Эти слова смягчили раздраженное сердце старика. Он скорее упал, чем сел на скамью, и, собираясь с мужеством, сказал:
– Чего вы хотите от меня? Говорите!
Мария закрыла голову руками, потом, преодолевая стыд, сказала:
– Я пришла просить у вас прощения во всех огорчениях, которые я на вас навлекла.
– Бесславие моего дома совершилось; мои губы не могут взять назад проклятие.
– Это правда! Я проклята… страсти погубили меня… Я была увлечена честолюбием, в котором не отдавала себе отчета… О, батюшка, батюшка! Вы видите мое раскаяние и мои слезы!
– Это не такие кровавые слезы, какие проливал я!
– Но если бы я вас умоляла отворить родительский дом и обращаться со мною там как с служанкой… скажите, приняли ли бы вы меня?
– Никогда!.. Тень твоей матери прогнала бы тебя из святилища твоей семьи, если бы у меня самого не достало на это мужества!
– О! Вы неумолимы!
– Если ты не имела другой цели приходя сюда, как вымаливать прощения в гнусном поведении, уйди сию минуту!.. Тебе приказывает твой отец. Прощай!
Мария Тушэ подняла голову, склоненную отчаянием, и как бы отвечая своим мыслям, сказала:
– Да, у меня была другая цель, когда я шла сюда. Мать моя была католичка и воспитала меня католичкой. Но вы, мой отец, гугенот!
– Молчи! – перебил Жером, оглядываясь.
– Вы гугенот, – продолжала Мария, – и я пришла вам сказать: бегите из Парижа, здесь готовится что-то страшное!
– Я не хочу принимать от тебя советов. Оставь меня! Оставь!
– Я спасу вас против вашей воли, батюшка!
– Ты меня спасешь!.. Ты, унизившая мое имя, запятнавшая мою честь!..
– О, вы неумолимы! Батюшка, ваша жизнь в опасности и я хочу вас спасти!
– Это бесполезно. Если Провидение назначило мне выпить чашу горечи до конца, не ты должна отнять ее от моих губ… Ступай!
– Если я унижена и обесславлена, – вскричала в отчаянии Мария, – вы сами толкнули меня в эту бездну!
– Ты лжешь!
– Я сказала правду: разве вы не хотели с самой ранней молодости выдать меня за старика?
При этих словах с Жеромом сделалось как бы головокружение. Он схватил со стола нож и судорожно сжал его подергивающимися руками. Но гнев старика тотчас утих. Он отбросил нож, и крупные слезы покатились по его щекам.
– Если я ошибаюсь, – сказала молодая женщина, растроганная этими слезами, – скажите мне правду, батюшка.

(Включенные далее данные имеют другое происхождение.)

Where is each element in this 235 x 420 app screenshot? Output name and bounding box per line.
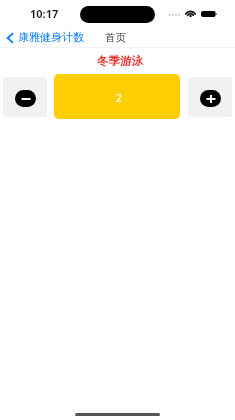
button[interactable]: 康雅健身计数	[6, 29, 84, 43]
staticText: 康雅健身计数	[18, 30, 84, 44]
staticText: 2	[116, 91, 122, 105]
button[interactable]: Decrease	[3, 77, 47, 117]
staticText: 10:17	[30, 6, 59, 21]
button[interactable]: Increase	[188, 77, 232, 117]
button[interactable]: 2	[54, 74, 180, 119]
staticText: 首页	[105, 31, 126, 44]
staticText: 冬季游泳	[97, 54, 143, 68]
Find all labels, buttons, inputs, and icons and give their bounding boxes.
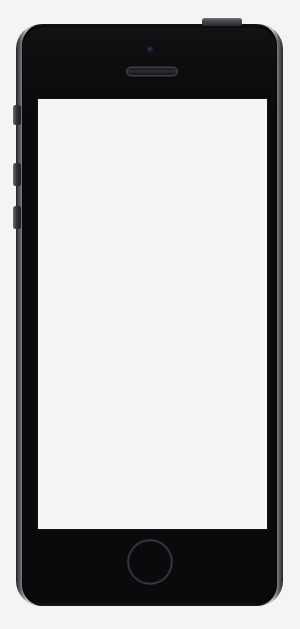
button[interactable]: Power	[202, 16, 242, 27]
button[interactable]: Volume up	[12, 163, 22, 186]
button[interactable]: Silent switch	[12, 105, 22, 125]
button[interactable]: Volume down	[12, 206, 22, 229]
button[interactable]: Home	[128, 540, 172, 584]
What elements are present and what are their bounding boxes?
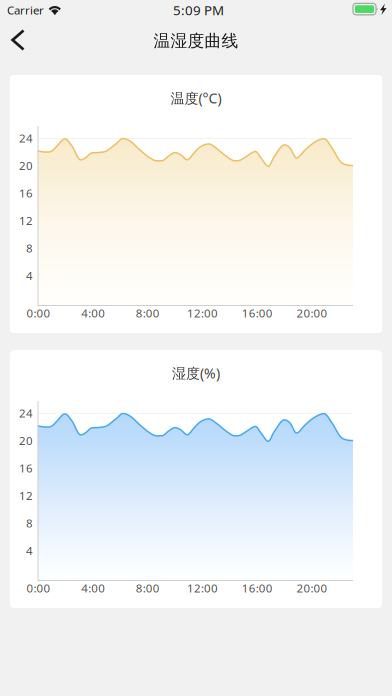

Жером вытер слезы и, сделав усилие над собой, сказал:
– Старый дворянин, которому я обещал твою руку, оказал мне одну из таких услуг, за которые нельзя заплатить даже чрезмерной признательностью. Соединив тебя с ним в браке, я думал заплатить часть моего долга… если он соглашался усыновить незаконнорожденного сына умершего отца.

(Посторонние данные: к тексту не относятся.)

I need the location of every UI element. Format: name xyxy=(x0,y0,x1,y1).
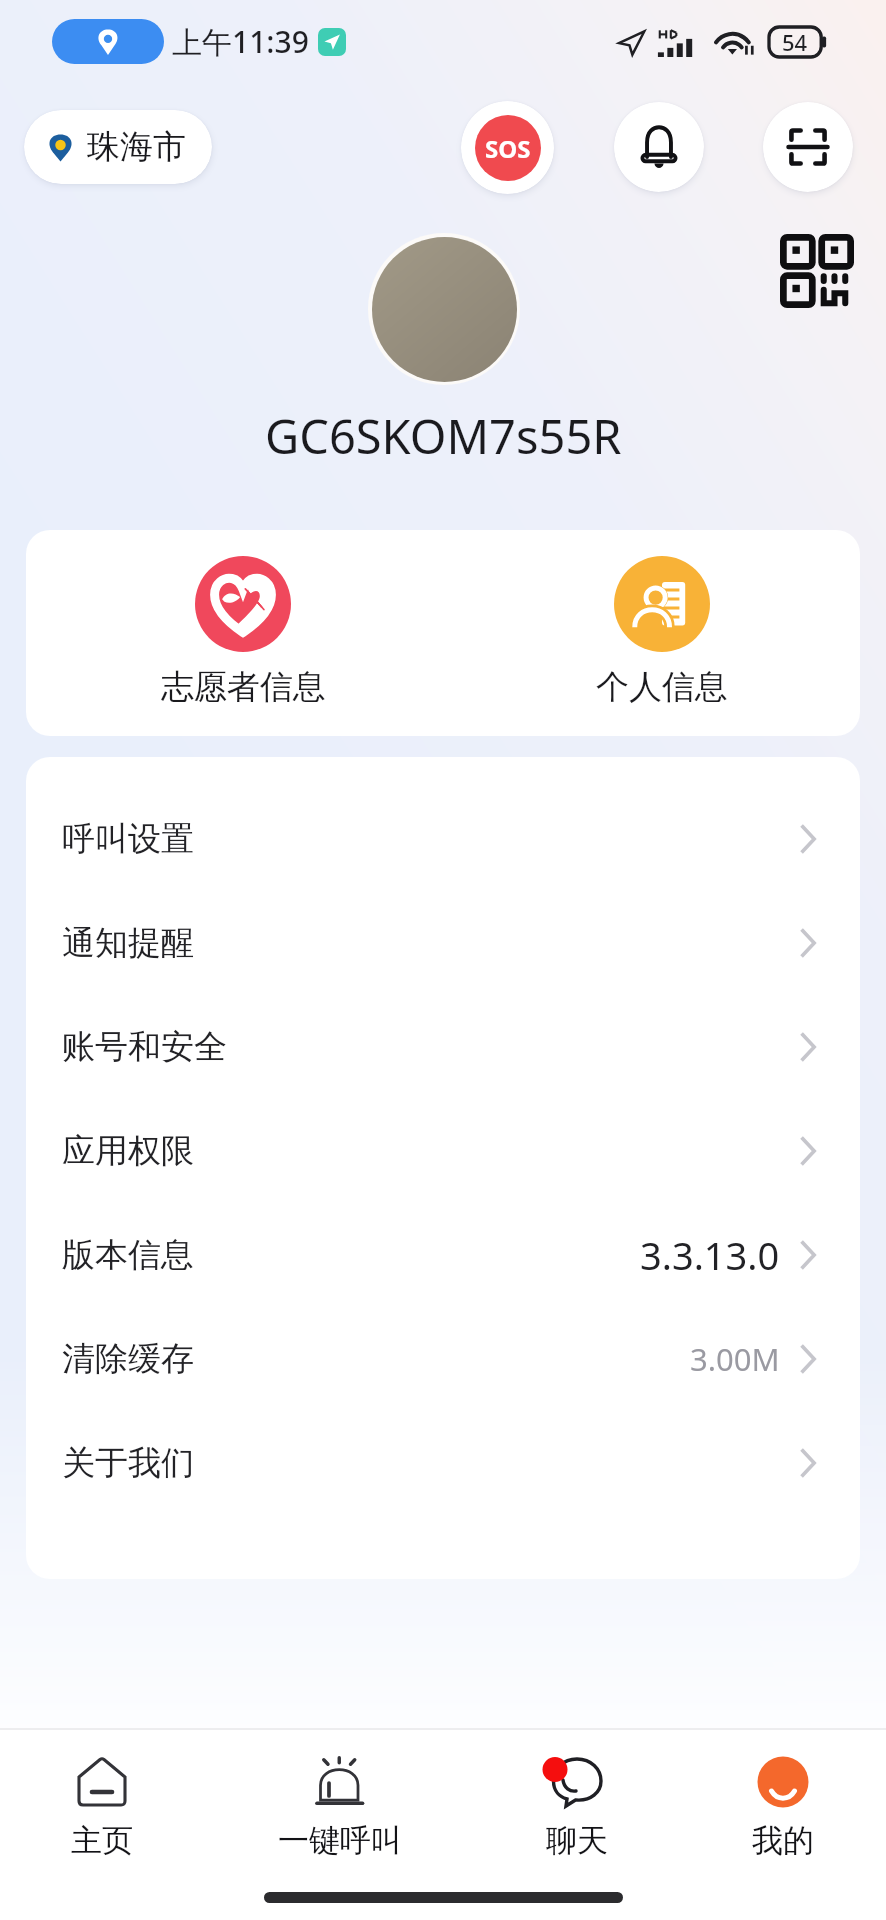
button[interactable]: 通知提醒 xyxy=(26,891,860,995)
button[interactable]: 清除缓存 xyxy=(26,1307,860,1411)
button[interactable]: 版本信息 xyxy=(26,1203,860,1307)
button[interactable]: 账号和安全 xyxy=(26,995,860,1099)
staticText: 3.3.13.0 xyxy=(640,1229,780,1281)
staticText: 关于我们 xyxy=(62,1442,194,1484)
button[interactable]: 我的 xyxy=(713,1730,853,1858)
button[interactable]: 珠海市 xyxy=(24,110,212,184)
staticText: 应用权限 xyxy=(62,1130,194,1172)
staticText: 志愿者信息 xyxy=(161,666,326,708)
staticText: 珠海市 xyxy=(87,126,186,168)
staticText: 通知提醒 xyxy=(62,922,194,964)
button[interactable]: Notifications xyxy=(614,102,704,192)
staticText: 54 xyxy=(782,27,808,57)
button[interactable]: SOS emergency xyxy=(461,101,554,194)
staticText: GC6SKOM7s55R xyxy=(265,404,622,468)
staticText: SOS xyxy=(485,132,531,165)
staticText: 清除缓存 xyxy=(62,1338,194,1380)
staticText: 主页 xyxy=(71,1821,133,1858)
button[interactable]: 聊天 xyxy=(507,1730,647,1858)
staticText: 版本信息 xyxy=(62,1234,194,1276)
button[interactable]: 主页 xyxy=(32,1730,172,1858)
staticText: 3.00M xyxy=(690,1338,780,1380)
button[interactable]: 关于我们 xyxy=(26,1411,860,1515)
staticText: 呼叫设置 xyxy=(62,818,194,860)
button[interactable]: 一键呼叫 xyxy=(270,1730,410,1858)
button[interactable]: 应用权限 xyxy=(26,1099,860,1203)
staticText: 个人信息 xyxy=(596,666,728,708)
staticText: 账号和安全 xyxy=(62,1026,227,1068)
staticText: 一键呼叫 xyxy=(278,1821,402,1858)
button[interactable]: 志愿者信息 xyxy=(133,530,353,708)
button[interactable]: My QR code xyxy=(780,234,854,308)
staticText: 聊天 xyxy=(546,1821,608,1858)
button[interactable]: 个人信息 xyxy=(552,530,772,708)
button[interactable]: 呼叫设置 xyxy=(26,787,860,891)
button[interactable]: Profile avatar xyxy=(372,237,517,382)
button[interactable]: Scan QR code xyxy=(763,102,853,192)
staticText: 上午11:39 xyxy=(172,21,309,62)
staticText: 我的 xyxy=(752,1821,814,1858)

– Умершего отца? Но не сами ли вы велели убить Рауля д’Альтенэ?..
– Я? Бог мне свидетель, что моя душа никогда не была осквернена мыслью об убийстве!
– Однако он был убит… Это убийство Рауля заставило меня бежать из родительского дома. Это преступление и заставило меня броситься в объятия Карла IX.
– Рауль д’Альтенэ, – продолжал старик с тем же спокойствием, – был убит одним негодяем, Моревелем, который жил тогда в нижнем предместье Орлеана. Моревель любил тебя.
Мария медленно опустилась на колена.
– Батюшка, – сказала она голосом таким кротким, что растрогала старика, – роковая судьба погубила мою жизнь… Хотите протянуть руку вашей смиряющейся и раскаивающейся дочери?
Жером размышлял несколько секунд, потом, встав, он произнес медленно, как бы с вдохновением:
– Я возьму назад свое проклятие в тот день, когда совершится мое мщение.
– Что вы хотите сказать?
Жером Тушэ хотел отвечать, когда дверь из лаборатории вдруг отворилась и появилось испуганное лицо.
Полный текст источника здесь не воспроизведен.